■ **Work instructions**: Find the word "нафтопродукти" in the listing; pull out each line holding it.

■ **Dataset**:
= Beginning of Section =

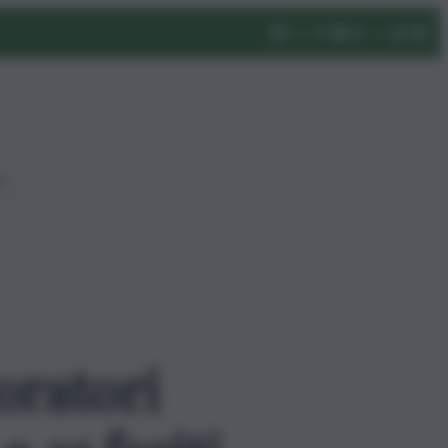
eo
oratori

= End of Section =
= Beginning of Section =

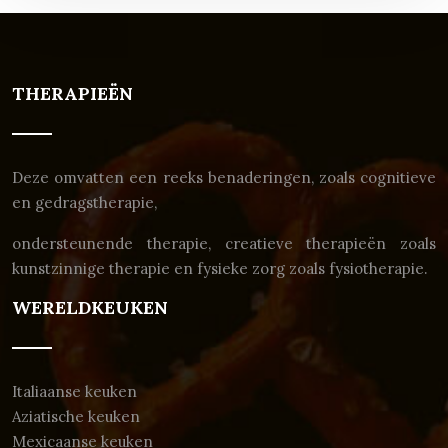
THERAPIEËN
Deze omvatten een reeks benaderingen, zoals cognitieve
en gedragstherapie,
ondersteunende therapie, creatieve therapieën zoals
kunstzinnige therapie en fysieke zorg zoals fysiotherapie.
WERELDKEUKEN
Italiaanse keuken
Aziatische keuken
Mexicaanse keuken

= End of Section =
= Beginning of Section =

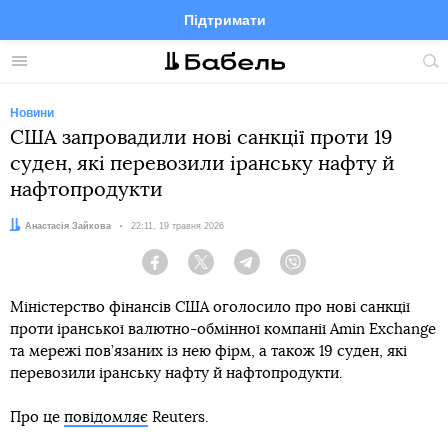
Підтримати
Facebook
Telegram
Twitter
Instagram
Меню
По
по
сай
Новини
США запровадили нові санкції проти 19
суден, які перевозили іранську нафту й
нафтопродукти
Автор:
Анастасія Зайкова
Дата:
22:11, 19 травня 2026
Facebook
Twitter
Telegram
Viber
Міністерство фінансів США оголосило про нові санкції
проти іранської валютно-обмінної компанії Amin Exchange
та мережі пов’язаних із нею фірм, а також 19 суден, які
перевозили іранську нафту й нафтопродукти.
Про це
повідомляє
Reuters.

= End of Section =

■ **Response for this exercise**:
нафтопродукти
перевозили іранську нафту й нафтопродукти.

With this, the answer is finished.